The BOP conduct at issue in this case-the alleged failure to protect Thrower from his assailant - is governed by a federal statute which requires the BOP to provide for the "protection" and "safekeeping" of inmates in its care. See 18 U.S.C. § 4042(a)(2), (3). This statute leaves the implementation of these duties to the discretion of prison officials and "how best to protect one inmate from the threat of attack by another is of the kind that the discretionary function exception was designed to shield." Donaldson v. United States, 281 F.App'x 75, 76-78 (3d Cir. 2008); see also Rinaldi v. United States, 460 F.App'x 80 (3d Cir. 2012). There is no federal statute, regulation or policy that requires the BOP to take a particular course of action to ensure an inmate's safety from attacks by other inmates. Rinaldi, 460 F.App'x at 81.
Courts within this circuit and others have uniformly held that federal prisoners' FTCA claims for injuries by fellow inmates are barred by the discretionary function exception. See Whitley v. Albers, 475 U.S. 312 (1986); Rinaldi, 460 F.App'x 80; Montez v. United States, 359 F.3d 392 (6th Cir. 2004); Mitchell, 225 F.3d 361; Cohen v. United States, 151 F.3d 1338 (11th Cir. 1998); Calderon v. United States, 123 F.3d 947 (7th Cir. 1997). These cases demonstrate that measures taken by BOP officials with respect to inmate safety from attacks by other inmates involve an element of judgment or choice. "[E]ven if § 4042(a) imposes on the BOP a general duty of care to safeguard prisoners, the BOP retains sufficient discretion in the means it may use to fulfill that duty to trigger the discretionary function exception." Cohen v. United States, 151 F.3d at 1342.

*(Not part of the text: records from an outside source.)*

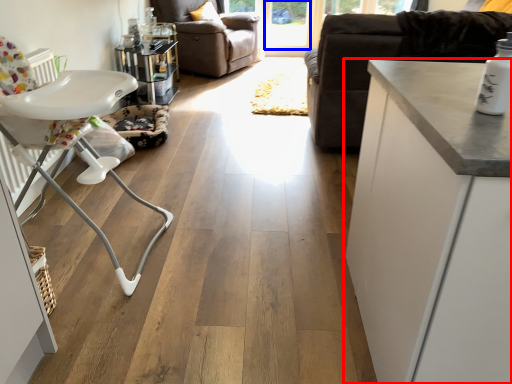 Question: Which object is closer to the camera taking this photo, cabinetry (highlighted by a red box) or window screen (highlighted by a blue box)?

Choices:
 (A) cabinetry
 (B) window screen

Answer: (A) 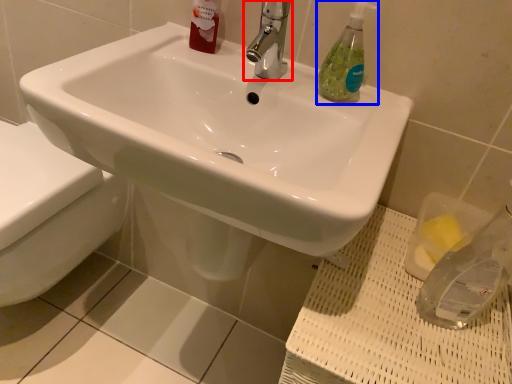 Question: Which of the following is the farthest to the observer, tap (highlighted by a red box) or soap dispenser (highlighted by a blue box)?

Choices:
 (A) tap
 (B) soap dispenser

Answer: (B) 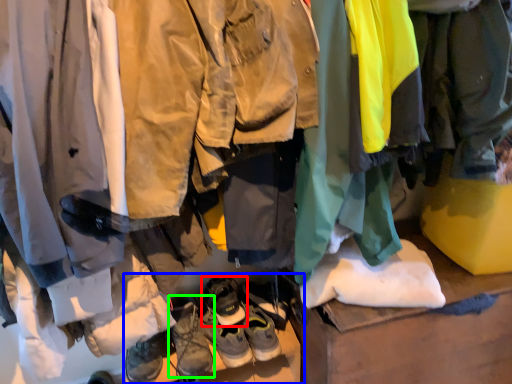 Question: Which is farther away from footwear (highlighted by a red box)? footwear (highlighted by a blue box) or footwear (highlighted by a green box)?

Choices:
 (A) footwear
 (B) footwear

Answer: (A) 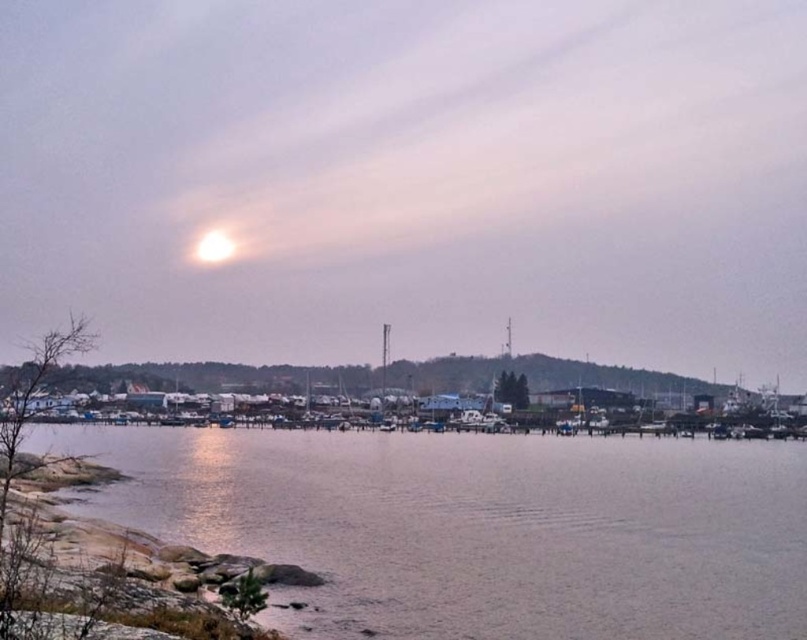 Question: Does smooth water at lower center appear over bright white orb at upper center?

Choices:
 (A) no
 (B) yes

Answer: (A)

Question: Can you confirm if smooth water at lower center is positioned to the left of bright white orb at upper center?

Choices:
 (A) yes
 (B) no

Answer: (B)

Question: Which point is closer to the camera?

Choices:
 (A) (218, 256)
 (B) (734, 611)

Answer: (B)

Question: Which point is farther to the camera?

Choices:
 (A) smooth water at lower center
 (B) bright white orb at upper center

Answer: (B)

Question: Which point is farther from the camera taking this photo?

Choices:
 (A) (214, 230)
 (B) (759, 522)

Answer: (A)

Question: Can you confirm if smooth water at lower center is smaller than bright white orb at upper center?

Choices:
 (A) yes
 (B) no

Answer: (B) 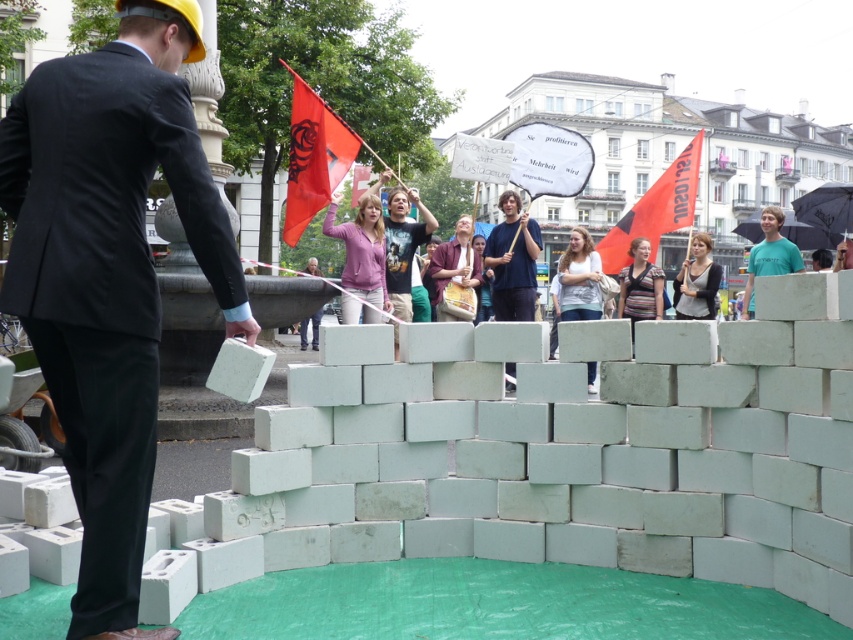 Question: Which object appears farthest from the camera in this image?

Choices:
 (A) black fabric shirt at center
 (B) red fabric flag at upper center

Answer: (B)

Question: In this image, where is denim jacket at center located relative to green matte t-shirt at center?

Choices:
 (A) left
 (B) right

Answer: (A)

Question: Based on their relative distances, which object is farther from the dark blue shirt at center?

Choices:
 (A) denim jacket at center
 (B) black fabric shirt at center
 (C) wooden drum at center

Answer: (B)

Question: Which of the following is the closest to the observer?

Choices:
 (A) wooden drum at center
 (B) matte black suit at center
 (C) dark blue shirt at center
 (D) black fabric shirt at center

Answer: (B)

Question: Can you confirm if orange fabric flag at upper right is wider than green matte t-shirt at center?

Choices:
 (A) no
 (B) yes

Answer: (A)

Question: Does wooden drum at center appear on the right side of black fabric shirt at center?

Choices:
 (A) yes
 (B) no

Answer: (B) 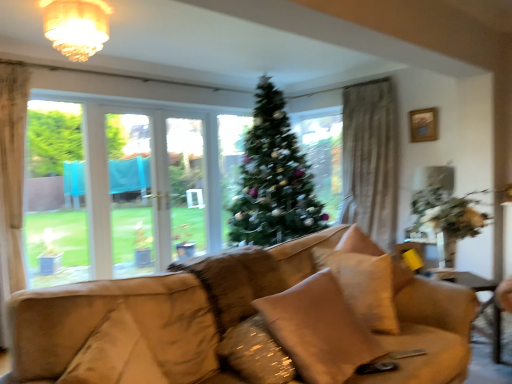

As to the second prong, as noted supra, a judgment as to how best to protect one prisoner from attack by another is of the kind that the discretionary function exception was designed to shield. Mitchell, 225 F.3d at 363; see, e.g., Bell v. Wolfish, 441 U.S. 520, 547-48 (1979) (holding that prison administrators should be afforded wide-ranging deference in implementing and executing policies because discretion is needed to preserve internal discipline and maintain institutional security); Whitley v. Albers, 475 U.S. 312, 321-22 (1986) (prison officials have discretionary power over the safety of the institutions they operate).
Because both prongs of the two-part test are satisfied, Thrower's negligent failure to protect claim is barred by the discretionary function exception to the FTCA. As seen in Rosebush v. United States, 119 F.3d 438, 440 (6th Cir. 1997), a federal district court lacks subject matter jurisdiction over acts falling within the discretionary function exception.
Because the Court lacks subject matter jurisdiction to entertain Thrower's FTCA claim, the Complaint will be dismissed, and judgment entered in favor of the United States.
Accordingly, IT IS HEREBY ORDERED as follows:
1. Thrower's Complaint filed pursuant to the Federal Tort Claims Act ("FTCA"), 28 U.S.C. §§ 2671-80, is DISMISSED WITH PREJUDICE.
2. This proceeding is STRICKEN from the Court's active docket.
3. The Court will enter an appropriate judgment.